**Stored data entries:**
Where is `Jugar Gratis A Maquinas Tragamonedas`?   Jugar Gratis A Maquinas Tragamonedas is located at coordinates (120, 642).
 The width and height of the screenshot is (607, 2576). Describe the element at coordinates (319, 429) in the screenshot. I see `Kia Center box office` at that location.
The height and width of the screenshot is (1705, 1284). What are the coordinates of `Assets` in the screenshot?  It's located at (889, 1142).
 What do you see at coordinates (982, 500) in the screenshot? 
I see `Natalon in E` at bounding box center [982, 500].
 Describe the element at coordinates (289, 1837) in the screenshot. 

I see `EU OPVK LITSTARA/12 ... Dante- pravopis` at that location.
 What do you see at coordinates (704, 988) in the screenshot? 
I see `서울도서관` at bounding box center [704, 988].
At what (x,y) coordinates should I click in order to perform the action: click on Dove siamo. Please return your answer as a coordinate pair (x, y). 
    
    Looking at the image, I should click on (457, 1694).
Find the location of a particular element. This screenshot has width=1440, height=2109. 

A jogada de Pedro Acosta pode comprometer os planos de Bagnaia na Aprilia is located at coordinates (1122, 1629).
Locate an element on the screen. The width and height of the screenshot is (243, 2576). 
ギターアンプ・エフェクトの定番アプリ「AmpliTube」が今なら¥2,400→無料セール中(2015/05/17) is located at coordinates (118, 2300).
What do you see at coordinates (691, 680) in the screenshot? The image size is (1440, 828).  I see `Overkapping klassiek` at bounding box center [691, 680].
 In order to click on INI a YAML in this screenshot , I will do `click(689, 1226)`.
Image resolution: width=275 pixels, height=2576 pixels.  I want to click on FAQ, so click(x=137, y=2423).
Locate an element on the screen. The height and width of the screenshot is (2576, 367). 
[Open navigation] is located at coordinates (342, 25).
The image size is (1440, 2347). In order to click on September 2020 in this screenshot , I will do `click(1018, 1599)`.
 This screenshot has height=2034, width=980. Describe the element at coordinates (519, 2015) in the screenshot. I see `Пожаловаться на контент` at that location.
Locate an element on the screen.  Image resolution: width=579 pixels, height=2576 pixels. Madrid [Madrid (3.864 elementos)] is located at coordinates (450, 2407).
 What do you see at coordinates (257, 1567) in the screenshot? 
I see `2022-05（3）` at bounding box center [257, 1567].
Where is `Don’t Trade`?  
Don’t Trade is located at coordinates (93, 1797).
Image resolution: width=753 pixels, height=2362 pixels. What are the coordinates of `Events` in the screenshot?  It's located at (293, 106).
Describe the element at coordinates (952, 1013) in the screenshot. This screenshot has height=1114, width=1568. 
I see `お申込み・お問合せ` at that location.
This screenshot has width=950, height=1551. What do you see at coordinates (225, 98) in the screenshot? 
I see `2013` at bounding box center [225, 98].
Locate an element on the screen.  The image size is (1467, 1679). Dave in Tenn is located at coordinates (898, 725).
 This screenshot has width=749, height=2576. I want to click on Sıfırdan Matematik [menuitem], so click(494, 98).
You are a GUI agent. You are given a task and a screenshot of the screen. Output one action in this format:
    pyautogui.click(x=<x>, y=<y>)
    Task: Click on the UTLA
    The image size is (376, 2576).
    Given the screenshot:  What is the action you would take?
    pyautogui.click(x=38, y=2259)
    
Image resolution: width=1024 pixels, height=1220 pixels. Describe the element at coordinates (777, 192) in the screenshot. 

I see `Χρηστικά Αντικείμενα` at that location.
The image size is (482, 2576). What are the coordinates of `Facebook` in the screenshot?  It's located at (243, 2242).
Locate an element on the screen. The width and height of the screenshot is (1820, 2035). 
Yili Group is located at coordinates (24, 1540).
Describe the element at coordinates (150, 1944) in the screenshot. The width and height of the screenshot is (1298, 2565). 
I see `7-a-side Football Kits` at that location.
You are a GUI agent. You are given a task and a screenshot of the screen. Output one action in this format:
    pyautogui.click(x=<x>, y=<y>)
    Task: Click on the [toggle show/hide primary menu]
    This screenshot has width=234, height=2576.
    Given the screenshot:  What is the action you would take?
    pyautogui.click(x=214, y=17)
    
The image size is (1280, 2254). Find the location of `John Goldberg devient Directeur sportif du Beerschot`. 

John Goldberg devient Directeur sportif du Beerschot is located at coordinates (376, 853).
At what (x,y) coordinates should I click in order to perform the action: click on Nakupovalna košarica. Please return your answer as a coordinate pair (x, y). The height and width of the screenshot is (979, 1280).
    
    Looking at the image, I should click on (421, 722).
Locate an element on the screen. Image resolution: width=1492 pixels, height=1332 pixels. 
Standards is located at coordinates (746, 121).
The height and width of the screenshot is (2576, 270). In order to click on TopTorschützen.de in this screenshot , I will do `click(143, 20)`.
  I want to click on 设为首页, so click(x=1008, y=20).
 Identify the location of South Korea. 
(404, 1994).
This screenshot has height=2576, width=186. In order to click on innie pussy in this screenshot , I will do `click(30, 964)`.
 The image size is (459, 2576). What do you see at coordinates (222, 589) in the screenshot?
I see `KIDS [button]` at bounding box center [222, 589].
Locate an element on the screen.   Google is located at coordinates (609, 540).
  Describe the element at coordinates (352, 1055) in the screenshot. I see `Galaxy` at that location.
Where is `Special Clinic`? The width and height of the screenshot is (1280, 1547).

**Work request:** What is needed here is an exact transcription of the records above.

**Solution for this problem:**
Where is `Jugar Gratis A Maquinas Tragamonedas`?   Jugar Gratis A Maquinas Tragamonedas is located at coordinates (120, 642).
 The width and height of the screenshot is (607, 2576). Describe the element at coordinates (319, 429) in the screenshot. I see `Kia Center box office` at that location.
The height and width of the screenshot is (1705, 1284). What are the coordinates of `Assets` in the screenshot?  It's located at (889, 1142).
 What do you see at coordinates (982, 500) in the screenshot? 
I see `Natalon in E` at bounding box center [982, 500].
 Describe the element at coordinates (289, 1837) in the screenshot. 

I see `EU OPVK LITSTARA/12 ... Dante- pravopis` at that location.
 What do you see at coordinates (704, 988) in the screenshot? 
I see `서울도서관` at bounding box center [704, 988].
At what (x,y) coordinates should I click in order to perform the action: click on Dove siamo. Please return your answer as a coordinate pair (x, y). 
    
    Looking at the image, I should click on (457, 1694).
Find the location of a particular element. This screenshot has width=1440, height=2109. 

A jogada de Pedro Acosta pode comprometer os planos de Bagnaia na Aprilia is located at coordinates (1122, 1629).
Locate an element on the screen. The width and height of the screenshot is (243, 2576). 
ギターアンプ・エフェクトの定番アプリ「AmpliTube」が今なら¥2,400→無料セール中(2015/05/17) is located at coordinates (118, 2300).
What do you see at coordinates (691, 680) in the screenshot? The image size is (1440, 828).  I see `Overkapping klassiek` at bounding box center [691, 680].
 In order to click on INI a YAML in this screenshot , I will do `click(689, 1226)`.
Image resolution: width=275 pixels, height=2576 pixels.  I want to click on FAQ, so click(x=137, y=2423).
Locate an element on the screen. The height and width of the screenshot is (2576, 367). 
[Open navigation] is located at coordinates (342, 25).
The image size is (1440, 2347). In order to click on September 2020 in this screenshot , I will do `click(1018, 1599)`.
 This screenshot has height=2034, width=980. Describe the element at coordinates (519, 2015) in the screenshot. I see `Пожаловаться на контент` at that location.
Locate an element on the screen.  Image resolution: width=579 pixels, height=2576 pixels. Madrid [Madrid (3.864 elementos)] is located at coordinates (450, 2407).
 What do you see at coordinates (257, 1567) in the screenshot? 
I see `2022-05（3）` at bounding box center [257, 1567].
Where is `Don’t Trade`?  
Don’t Trade is located at coordinates (93, 1797).
Image resolution: width=753 pixels, height=2362 pixels. What are the coordinates of `Events` in the screenshot?  It's located at (293, 106).
Describe the element at coordinates (952, 1013) in the screenshot. This screenshot has height=1114, width=1568. 
I see `お申込み・お問合せ` at that location.
This screenshot has width=950, height=1551. What do you see at coordinates (225, 98) in the screenshot? 
I see `2013` at bounding box center [225, 98].
Locate an element on the screen.  The image size is (1467, 1679). Dave in Tenn is located at coordinates (898, 725).
 This screenshot has width=749, height=2576. I want to click on Sıfırdan Matematik [menuitem], so click(494, 98).
You are a GUI agent. You are given a task and a screenshot of the screen. Output one action in this format:
    pyautogui.click(x=<x>, y=<y>)
    Task: Click on the UTLA
    The image size is (376, 2576).
    Given the screenshot:  What is the action you would take?
    pyautogui.click(x=38, y=2259)
    
Image resolution: width=1024 pixels, height=1220 pixels. Describe the element at coordinates (777, 192) in the screenshot. 

I see `Χρηστικά Αντικείμενα` at that location.
The image size is (482, 2576). What are the coordinates of `Facebook` in the screenshot?  It's located at (243, 2242).
Locate an element on the screen. The width and height of the screenshot is (1820, 2035). 
Yili Group is located at coordinates (24, 1540).
Describe the element at coordinates (150, 1944) in the screenshot. The width and height of the screenshot is (1298, 2565). 
I see `7-a-side Football Kits` at that location.
You are a GUI agent. You are given a task and a screenshot of the screen. Output one action in this format:
    pyautogui.click(x=<x>, y=<y>)
    Task: Click on the [toggle show/hide primary menu]
    This screenshot has width=234, height=2576.
    Given the screenshot:  What is the action you would take?
    pyautogui.click(x=214, y=17)
    
The image size is (1280, 2254). Find the location of `John Goldberg devient Directeur sportif du Beerschot`. 

John Goldberg devient Directeur sportif du Beerschot is located at coordinates (376, 853).
At what (x,y) coordinates should I click in order to perform the action: click on Nakupovalna košarica. Please return your answer as a coordinate pair (x, y). The height and width of the screenshot is (979, 1280).
    
    Looking at the image, I should click on (421, 722).
Locate an element on the screen. Image resolution: width=1492 pixels, height=1332 pixels. 
Standards is located at coordinates (746, 121).
The height and width of the screenshot is (2576, 270). In order to click on TopTorschützen.de in this screenshot , I will do `click(143, 20)`.
  I want to click on 设为首页, so click(x=1008, y=20).
 Identify the location of South Korea. 
(404, 1994).
This screenshot has height=2576, width=186. In order to click on innie pussy in this screenshot , I will do `click(30, 964)`.
 The image size is (459, 2576). What do you see at coordinates (222, 589) in the screenshot?
I see `KIDS [button]` at bounding box center [222, 589].
Locate an element on the screen.   Google is located at coordinates (609, 540).
  Describe the element at coordinates (352, 1055) in the screenshot. I see `Galaxy` at that location.
Where is `Special Clinic`? The width and height of the screenshot is (1280, 1547).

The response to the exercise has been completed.